(SUPPLIED INFORMATION begins)
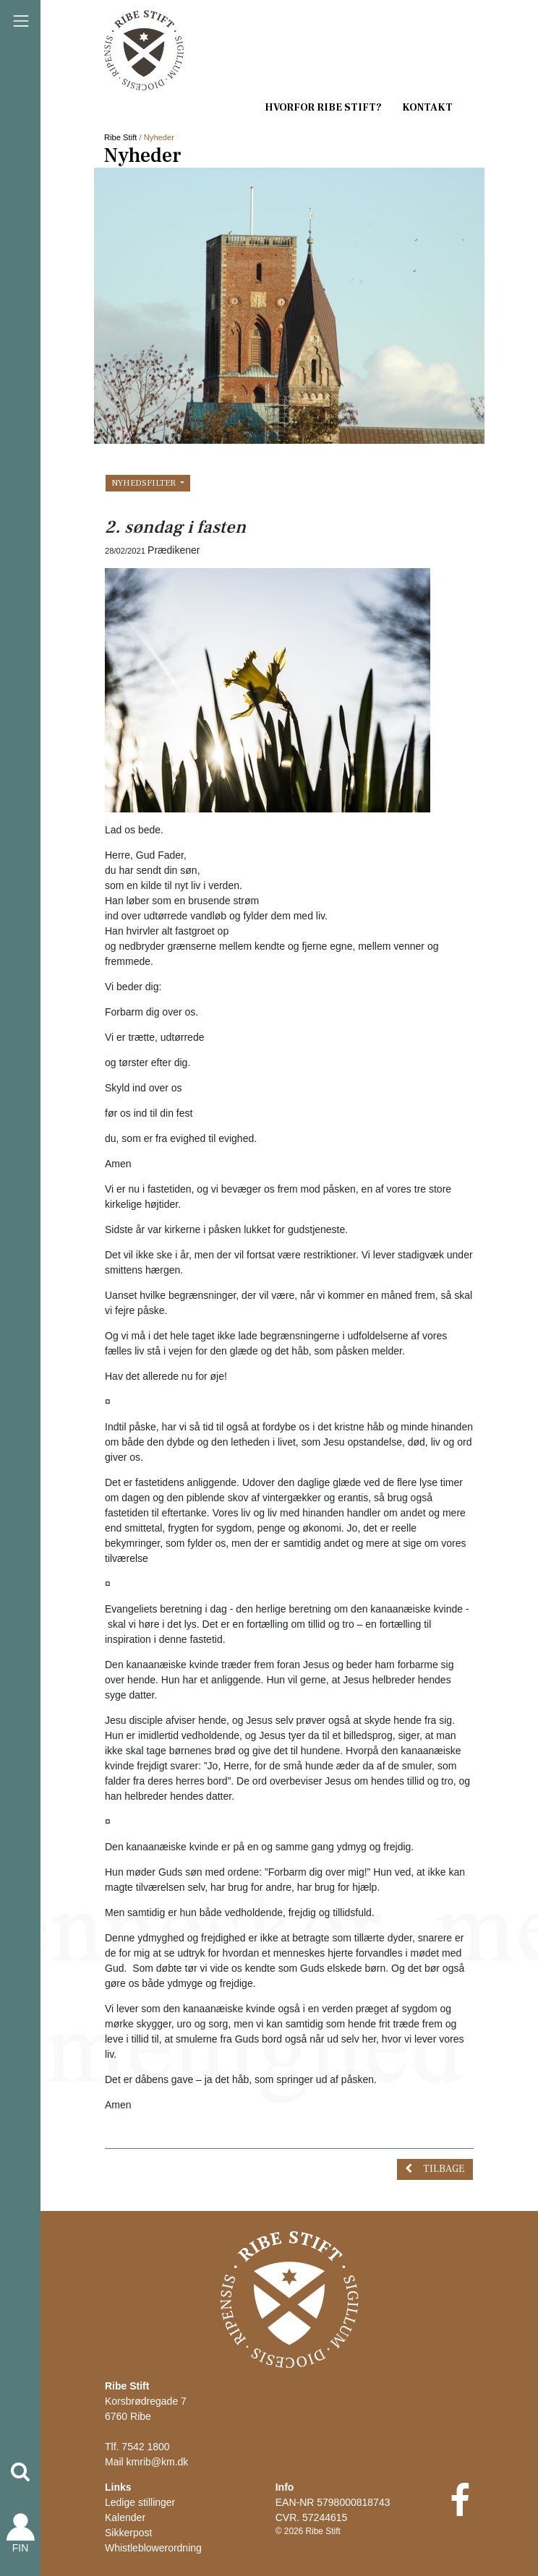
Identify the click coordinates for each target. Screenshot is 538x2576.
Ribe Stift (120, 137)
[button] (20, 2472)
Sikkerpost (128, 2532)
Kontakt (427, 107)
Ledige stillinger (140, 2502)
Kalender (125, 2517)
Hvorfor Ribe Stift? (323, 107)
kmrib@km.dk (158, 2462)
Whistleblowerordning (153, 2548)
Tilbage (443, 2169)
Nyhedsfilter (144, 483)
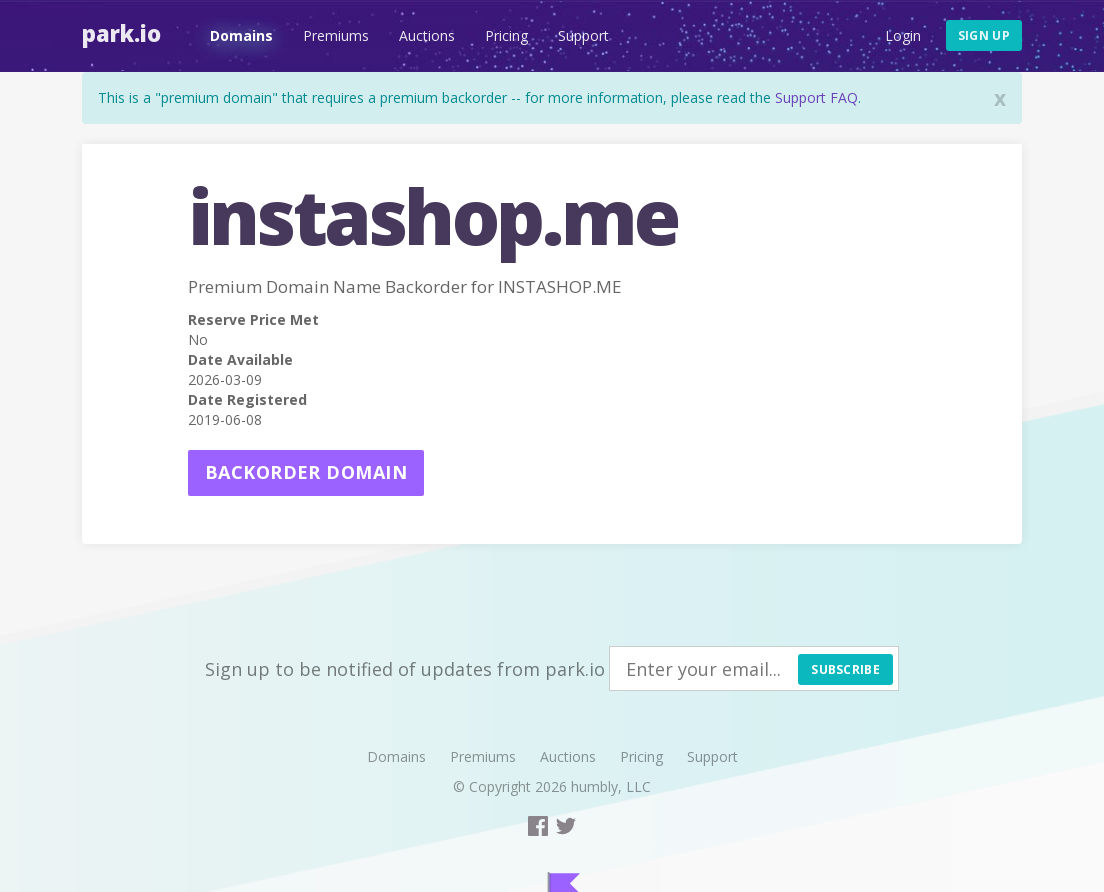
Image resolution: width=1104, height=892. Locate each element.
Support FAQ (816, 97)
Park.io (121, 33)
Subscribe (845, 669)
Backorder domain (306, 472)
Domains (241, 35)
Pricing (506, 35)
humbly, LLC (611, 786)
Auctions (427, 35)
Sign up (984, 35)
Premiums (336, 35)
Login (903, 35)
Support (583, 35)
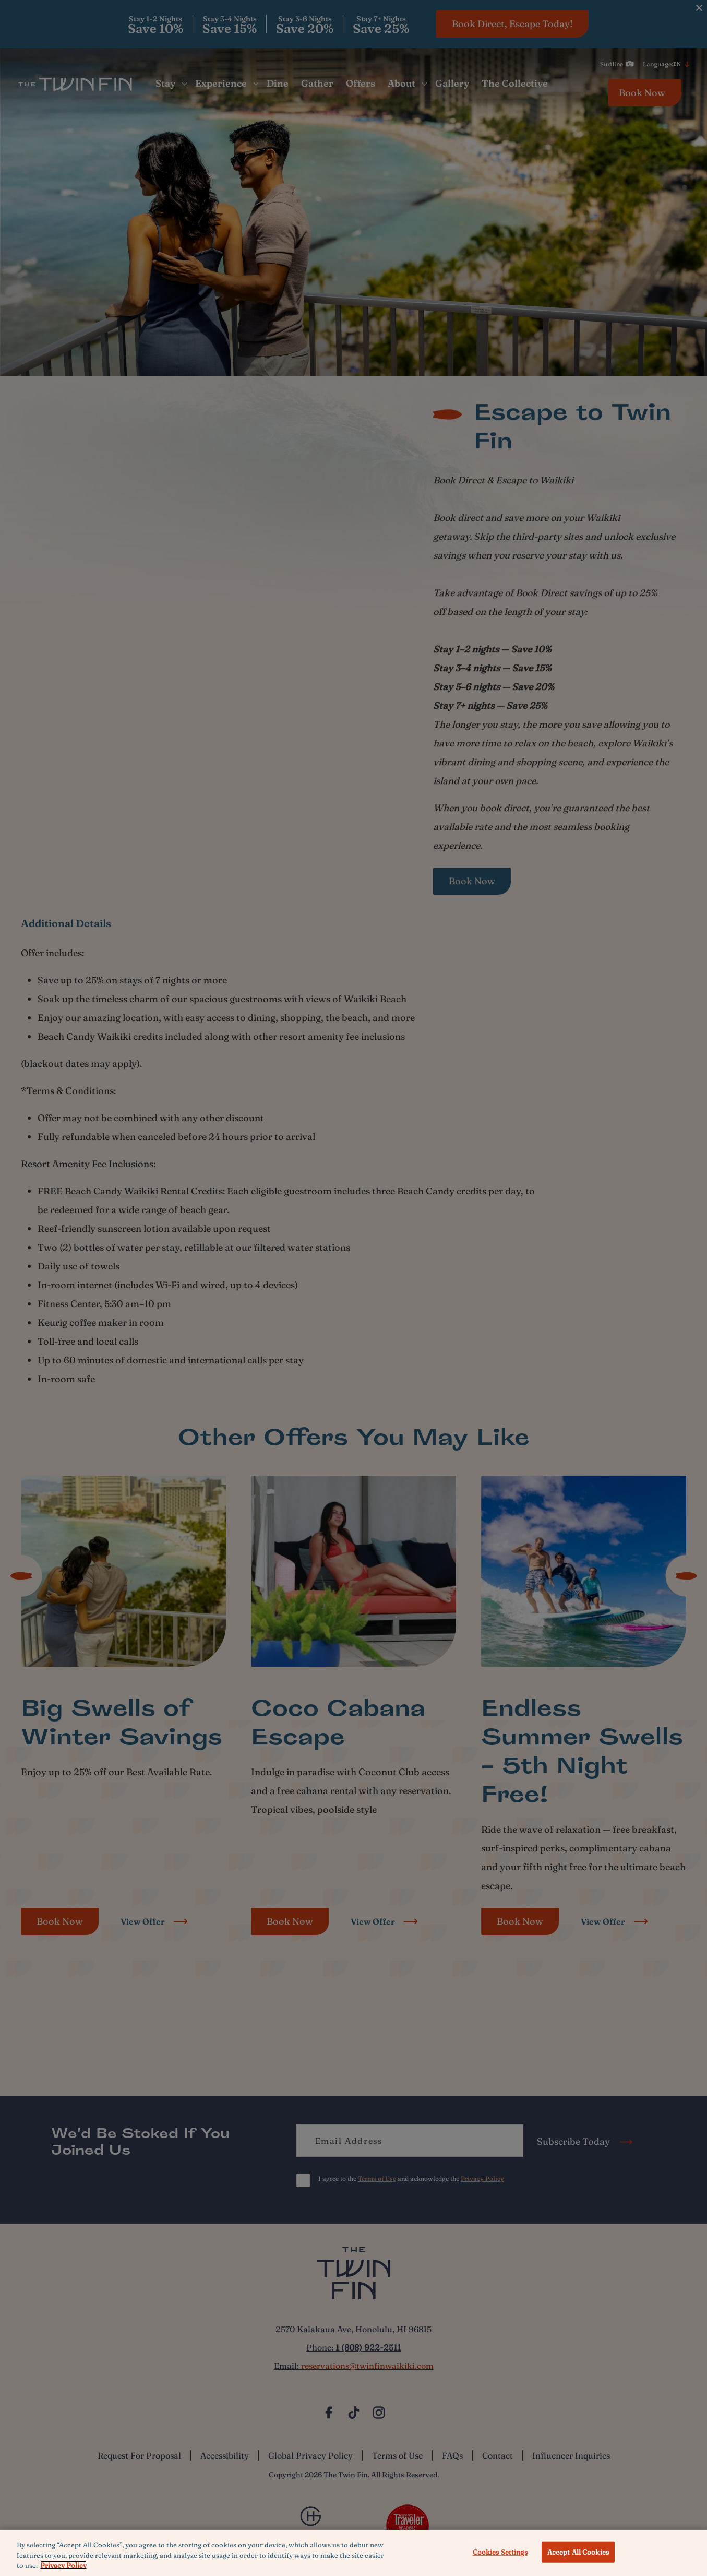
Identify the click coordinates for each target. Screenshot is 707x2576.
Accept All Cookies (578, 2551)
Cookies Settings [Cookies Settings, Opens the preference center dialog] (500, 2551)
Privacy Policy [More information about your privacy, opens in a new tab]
(SUPPLIED INFORMATION ends)
EXERCISE DIRECTIONS> Your copy should hold exactly the lines from the one with "[button] (20, 2472)" through the final line of the records, both ends included, and no pictures.

ANSWER>
[button] (20, 2472)
Sikkerpost (128, 2532)
Kontakt (427, 107)
Ledige stillinger (140, 2502)
Kalender (125, 2517)
Hvorfor Ribe Stift? (323, 107)
kmrib@km.dk (158, 2462)
Whistleblowerordning (153, 2548)
Tilbage (443, 2169)
Nyhedsfilter (144, 483)
Image resolution: width=1104, height=892. Locate each element.
Support FAQ (816, 97)
Park.io (121, 33)
Subscribe (845, 669)
Backorder domain (306, 472)
Domains (241, 35)
Pricing (506, 35)
humbly, LLC (611, 786)
Auctions (427, 35)
Sign up (984, 35)
Premiums (336, 35)
Login (903, 35)
Support (583, 35)
Identify the click coordinates for each target. Screenshot is 707x2576.
Accept All Cookies (578, 2551)
Cookies Settings [Cookies Settings, Opens the preference center dialog] (500, 2551)
Privacy Policy [More information about your privacy, opens in a new tab]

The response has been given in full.